No, non parliamo dell'omonimo film del 2002 realizzato dal pur bravo Steven Soderbergh ma del capolavoro sovietico originale del 1972 del Maestro Andrej Tarkovskij, tratto dal libro omonimo di Stanislaw Lem. Pubblicizzato come "La risposta della cinematografia sovietica a 2001: Odissea nello spazio", il film in un certo senso offre un parallelo con l'altro capolavoro, parlando anche in questo caso di un viaggio tutto simbolico ed interiore dell'uomo alla scoperta dell'altro, che forse è solo il riflesso dei nostri desideri o delle nostre paure.
Il viaggio spaziale come metafora di quello interiore
Nel film infatti si narra di Kris, esperto di solaristica, disciplina dedicata appunto allo studio di Solaris, un misterioso pianeta ricoperto da un oceano gelatinoso dalla natura incomprensibile, che poi si rivelerà un enorme essere senziente in grado di concretizzare sogni, ricordi e paure delle persone che lo visitano.

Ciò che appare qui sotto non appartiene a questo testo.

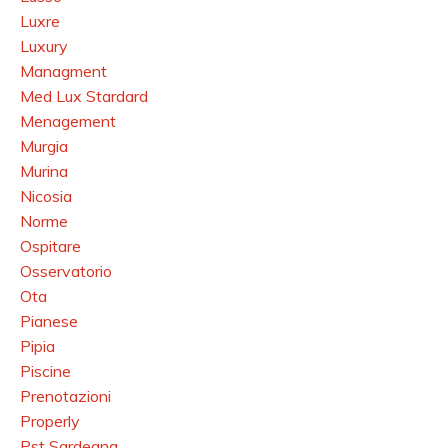
Luxre
Luxury
Managment
Med Lux Stardard
Menagement
Murgia
Murina
Nicosia
Norme
Ospitare
Osservatorio
Ota
Pianese
Pipia
Piscine
Prenotazioni
Properly
Pst Sardegna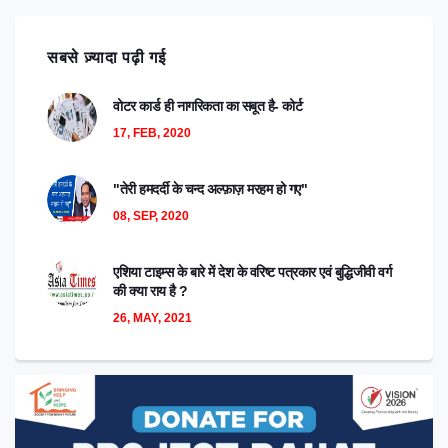
सबसे ज़्यादा पढ़ी गई
वोटर कार्ड ही नागरिकता का सबूत है- कोर्ट
17, FEB, 2020
"तेरी हमदर्दी के चन्द अल्फ़ाज़ मरहम हो गए"
08, SEP, 2020
एशिया टाइम्स के बारे में देश के वरिष्ट पत्रकार एवं बुद्धिजीवी वर्ग
की क्या राय है ?
26, MAY, 2021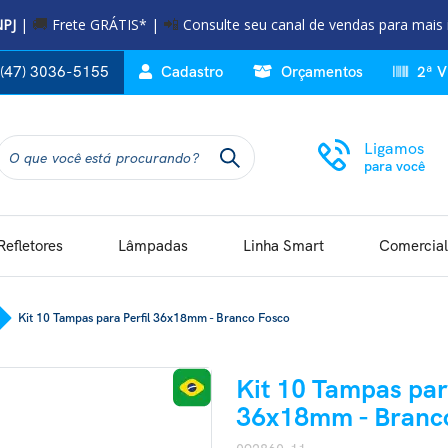
NPJ
|
Frete GRÁTIS* |
Consulte seu canal de vendas para mais
🚚
📲
(47) 3036-5155
Cadastro
Orçamentos
2ª V
Ligamos
para você
Refletores
Lâmpadas
Linha Smart
Comercial
Kit 10 Tampas para Perfil 36x18mm - Branco Fosco
Kit 10 Tampas para
36x18mm - Branc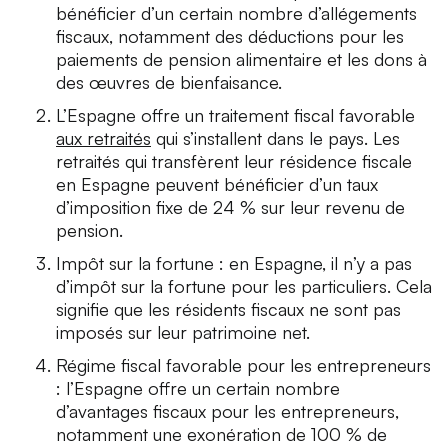
bénéficier d’un certain nombre d’allégements
fiscaux, notamment des déductions pour les
paiements de pension alimentaire et les dons à
des œuvres de bienfaisance.
L’Espagne offre un traitement fiscal favorable
aux retraités
qui s’installent dans le pays. Les
retraités qui transfèrent leur résidence fiscale
en Espagne peuvent bénéficier d’un taux
d’imposition fixe de 24 % sur leur revenu de
pension.
Impôt sur la fortune : en Espagne, il n’y a pas
d’impôt sur la fortune pour les particuliers. Cela
signifie que les résidents fiscaux ne sont pas
imposés sur leur patrimoine net.
Régime fiscal favorable pour les entrepreneurs
: l’Espagne offre un certain nombre
d’avantages fiscaux pour les entrepreneurs,
notamment une exonération de 100 % de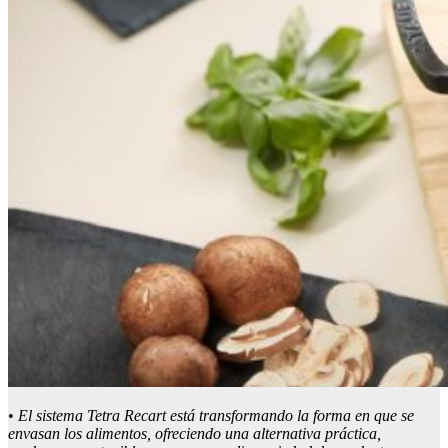
•
El sistema Tetra Recart está transformando la forma en que se
envasan los alimentos, ofreciendo una alternativa práctica,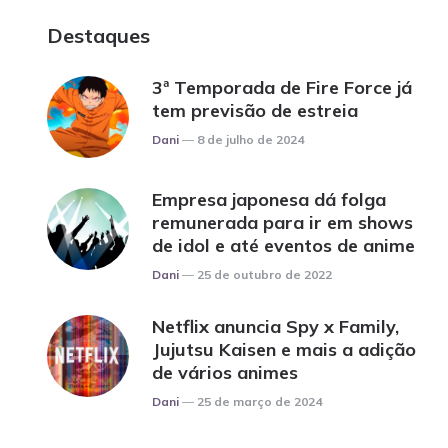
Destaques
3ª Temporada de Fire Force já
tem previsão de estreia
Posted
Dani
8 de julho de 2024
Empresa japonesa dá folga
remunerada para ir em shows
de idol e até eventos de anime
Posted
Dani
25 de outubro de 2022
Netflix anuncia Spy x Family,
Jujutsu Kaisen e mais a adição
de vários animes
Posted
Dani
25 de março de 2024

Per dominarle? Per spaventarle? Per costringerle a rimanere lì? O semplicemente perché è il suo modo di rapportarsi agli altri? Resterà il mistero attorno a cui ruota tutto il film, metafora dell'inconoscibilità della realtà e del sé.
Tornano qui dunque, anche se con ben altro spessore, alcuni temi già presenti nel seminale Il Pianeta proibito, e che si possono poi ritrovare in titoli più recenti come Sfera del 1998.